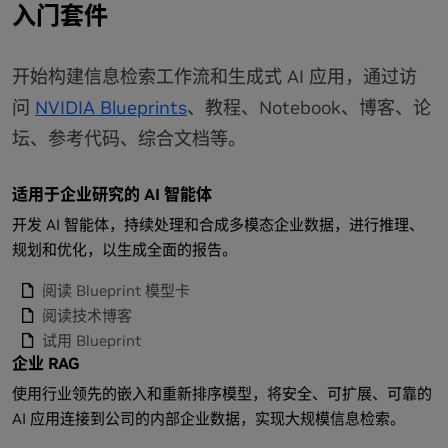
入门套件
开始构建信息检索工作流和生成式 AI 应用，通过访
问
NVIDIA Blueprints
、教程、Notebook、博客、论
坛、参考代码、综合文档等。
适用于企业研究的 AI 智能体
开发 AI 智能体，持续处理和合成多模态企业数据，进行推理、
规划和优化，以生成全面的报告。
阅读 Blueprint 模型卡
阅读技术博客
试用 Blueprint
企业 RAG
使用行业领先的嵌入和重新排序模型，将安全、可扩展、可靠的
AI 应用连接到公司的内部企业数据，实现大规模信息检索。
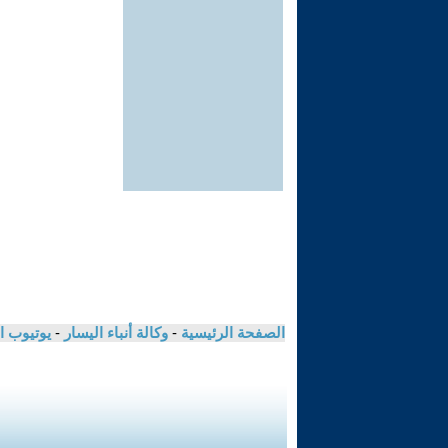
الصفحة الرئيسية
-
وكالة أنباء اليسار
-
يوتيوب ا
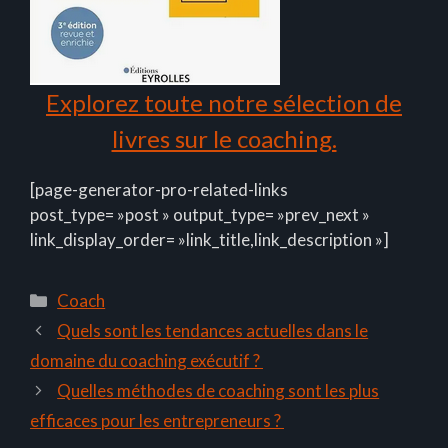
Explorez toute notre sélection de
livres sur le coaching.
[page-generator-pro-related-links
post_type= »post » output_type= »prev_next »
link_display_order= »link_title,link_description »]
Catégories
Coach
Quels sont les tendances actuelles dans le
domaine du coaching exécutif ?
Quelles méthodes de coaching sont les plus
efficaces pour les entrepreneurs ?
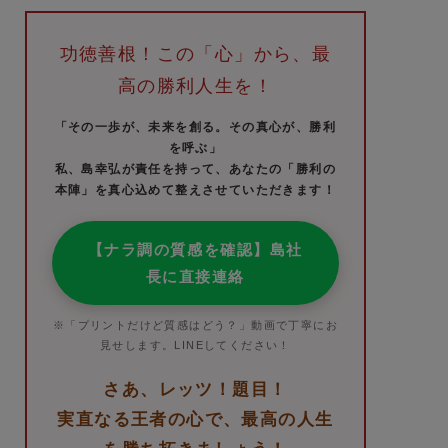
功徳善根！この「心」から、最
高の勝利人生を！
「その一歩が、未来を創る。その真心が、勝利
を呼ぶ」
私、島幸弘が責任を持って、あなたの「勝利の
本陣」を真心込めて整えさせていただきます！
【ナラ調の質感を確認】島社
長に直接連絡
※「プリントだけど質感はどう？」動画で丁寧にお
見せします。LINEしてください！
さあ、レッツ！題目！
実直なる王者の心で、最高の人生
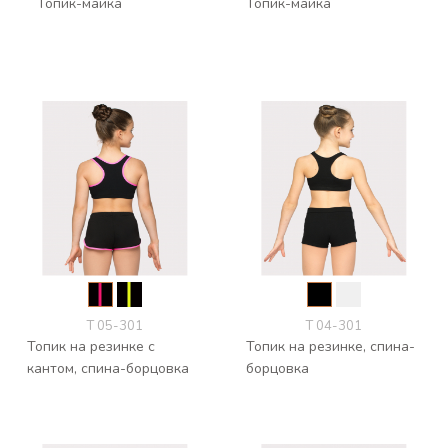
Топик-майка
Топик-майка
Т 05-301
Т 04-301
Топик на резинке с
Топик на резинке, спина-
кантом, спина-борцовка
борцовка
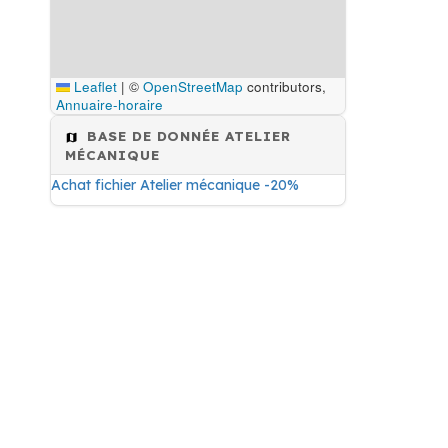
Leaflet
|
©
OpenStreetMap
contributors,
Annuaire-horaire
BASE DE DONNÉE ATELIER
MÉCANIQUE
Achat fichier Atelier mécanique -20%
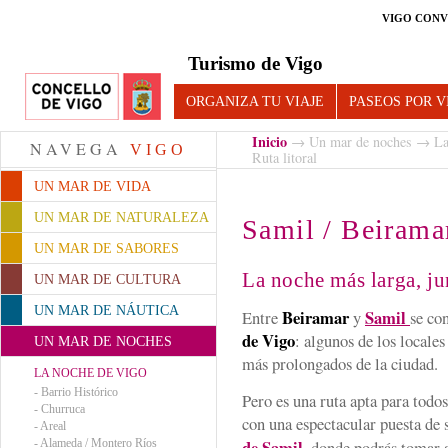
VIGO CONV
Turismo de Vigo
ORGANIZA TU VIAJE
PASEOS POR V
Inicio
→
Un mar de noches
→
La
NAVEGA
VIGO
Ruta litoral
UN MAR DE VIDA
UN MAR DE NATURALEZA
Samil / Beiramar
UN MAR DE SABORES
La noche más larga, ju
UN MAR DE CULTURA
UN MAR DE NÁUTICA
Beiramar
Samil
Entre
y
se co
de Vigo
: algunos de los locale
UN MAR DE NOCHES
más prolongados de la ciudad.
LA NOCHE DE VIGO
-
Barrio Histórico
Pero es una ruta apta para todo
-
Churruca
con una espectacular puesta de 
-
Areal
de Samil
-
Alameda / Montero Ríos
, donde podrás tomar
---+---
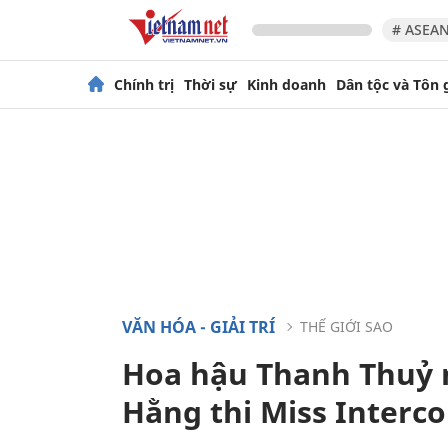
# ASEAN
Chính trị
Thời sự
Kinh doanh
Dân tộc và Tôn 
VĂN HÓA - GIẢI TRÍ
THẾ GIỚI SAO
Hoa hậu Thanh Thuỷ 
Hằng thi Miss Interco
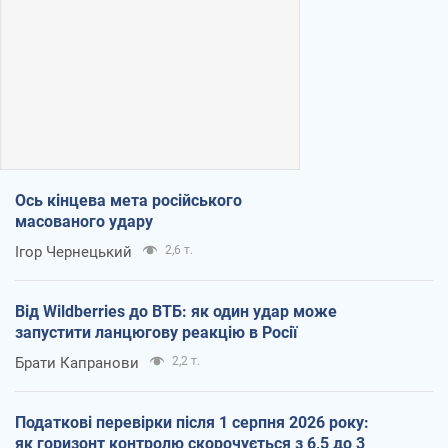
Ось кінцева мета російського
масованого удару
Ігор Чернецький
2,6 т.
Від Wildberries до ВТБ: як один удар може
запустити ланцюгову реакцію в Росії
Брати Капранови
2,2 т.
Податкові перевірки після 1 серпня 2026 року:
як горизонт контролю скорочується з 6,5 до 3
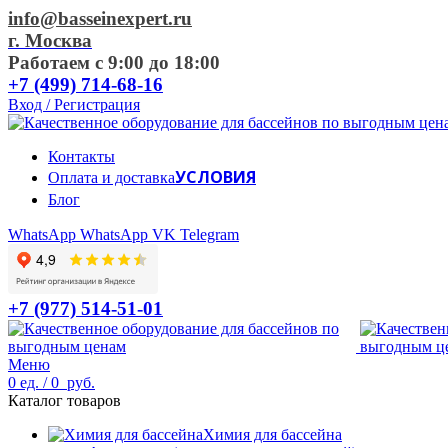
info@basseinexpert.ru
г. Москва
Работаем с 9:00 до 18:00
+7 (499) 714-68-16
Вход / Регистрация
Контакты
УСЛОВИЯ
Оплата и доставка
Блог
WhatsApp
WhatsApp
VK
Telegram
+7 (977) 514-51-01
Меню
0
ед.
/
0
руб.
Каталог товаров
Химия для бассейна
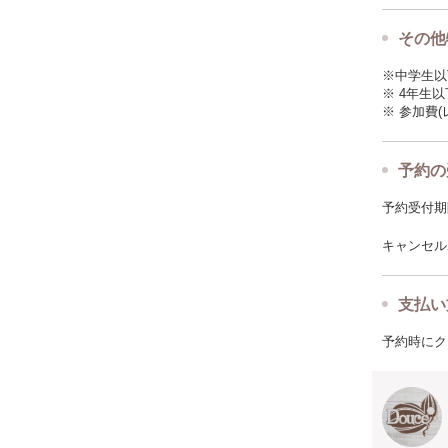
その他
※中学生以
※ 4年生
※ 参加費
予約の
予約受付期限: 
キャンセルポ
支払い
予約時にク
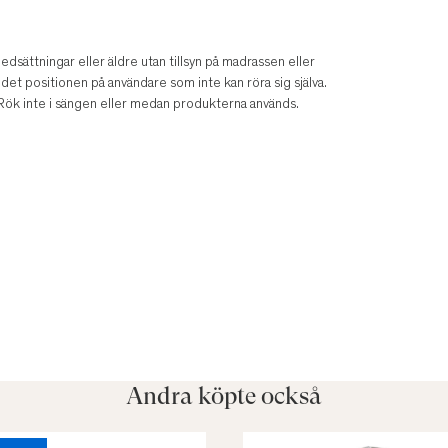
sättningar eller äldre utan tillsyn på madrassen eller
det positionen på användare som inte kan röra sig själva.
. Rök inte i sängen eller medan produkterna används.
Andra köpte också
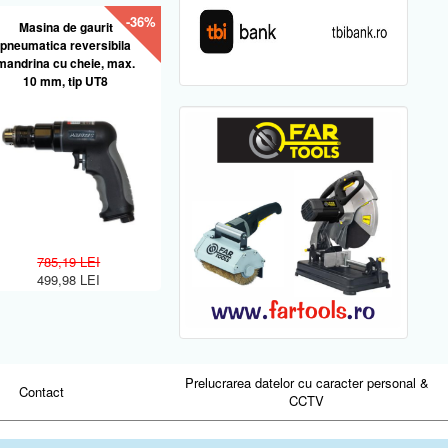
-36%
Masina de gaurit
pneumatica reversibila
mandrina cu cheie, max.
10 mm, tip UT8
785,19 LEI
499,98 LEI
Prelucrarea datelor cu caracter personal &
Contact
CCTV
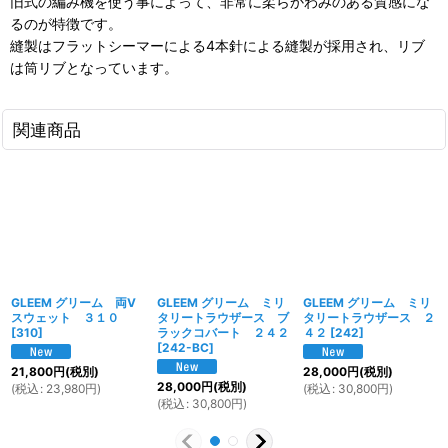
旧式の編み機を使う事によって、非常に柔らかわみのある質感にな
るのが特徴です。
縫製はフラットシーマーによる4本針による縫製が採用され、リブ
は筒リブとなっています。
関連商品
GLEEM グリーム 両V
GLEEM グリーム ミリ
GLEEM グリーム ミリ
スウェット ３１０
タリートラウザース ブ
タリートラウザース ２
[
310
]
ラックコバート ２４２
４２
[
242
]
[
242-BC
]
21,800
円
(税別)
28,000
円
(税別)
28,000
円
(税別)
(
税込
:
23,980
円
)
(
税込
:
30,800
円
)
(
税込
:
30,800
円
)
---+---
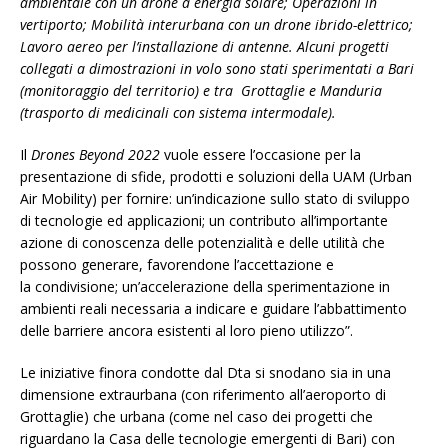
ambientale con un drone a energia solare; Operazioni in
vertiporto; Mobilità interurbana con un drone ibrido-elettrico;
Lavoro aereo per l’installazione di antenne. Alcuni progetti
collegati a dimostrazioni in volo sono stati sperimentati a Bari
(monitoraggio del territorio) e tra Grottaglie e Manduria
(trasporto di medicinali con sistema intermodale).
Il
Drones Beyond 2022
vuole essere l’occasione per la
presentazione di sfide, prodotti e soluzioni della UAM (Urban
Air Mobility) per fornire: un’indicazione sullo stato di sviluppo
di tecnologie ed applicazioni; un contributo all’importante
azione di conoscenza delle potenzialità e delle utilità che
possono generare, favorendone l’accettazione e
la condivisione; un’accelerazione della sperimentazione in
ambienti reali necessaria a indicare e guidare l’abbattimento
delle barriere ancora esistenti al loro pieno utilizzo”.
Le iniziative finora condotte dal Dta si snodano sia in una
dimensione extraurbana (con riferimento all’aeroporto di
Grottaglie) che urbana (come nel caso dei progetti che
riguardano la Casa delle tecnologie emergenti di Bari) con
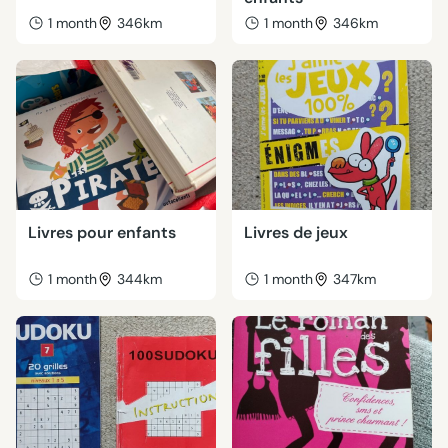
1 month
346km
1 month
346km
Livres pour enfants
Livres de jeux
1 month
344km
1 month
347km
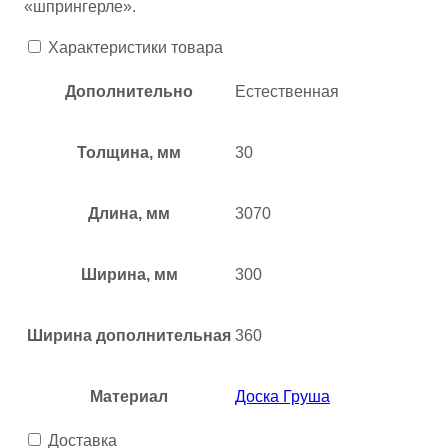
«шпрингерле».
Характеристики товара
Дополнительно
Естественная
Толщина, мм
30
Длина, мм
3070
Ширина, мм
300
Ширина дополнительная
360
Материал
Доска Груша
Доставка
---+---
• _What the task asks_:
Keep both end lines and retype everything in the records above from the line containing "Samil / Beiramar" through the line containing "donde podrás tomar", exactly, with nothing else.

• _Solution below_:
Samil / Beiramar
UN MAR DE SABORES
La noche más larga, ju
UN MAR DE CULTURA
UN MAR DE NÁUTICA
Beiramar
Samil
Entre
y
se co
de Vigo
: algunos de los locale
UN MAR DE NOCHES
más prolongados de la ciudad.
LA NOCHE DE VIGO
-
Barrio Histórico
Pero es una ruta apta para todo
-
Churruca
con una espectacular puesta de 
-
Areal
de Samil
-
Alameda / Montero Ríos
, donde podrás tomar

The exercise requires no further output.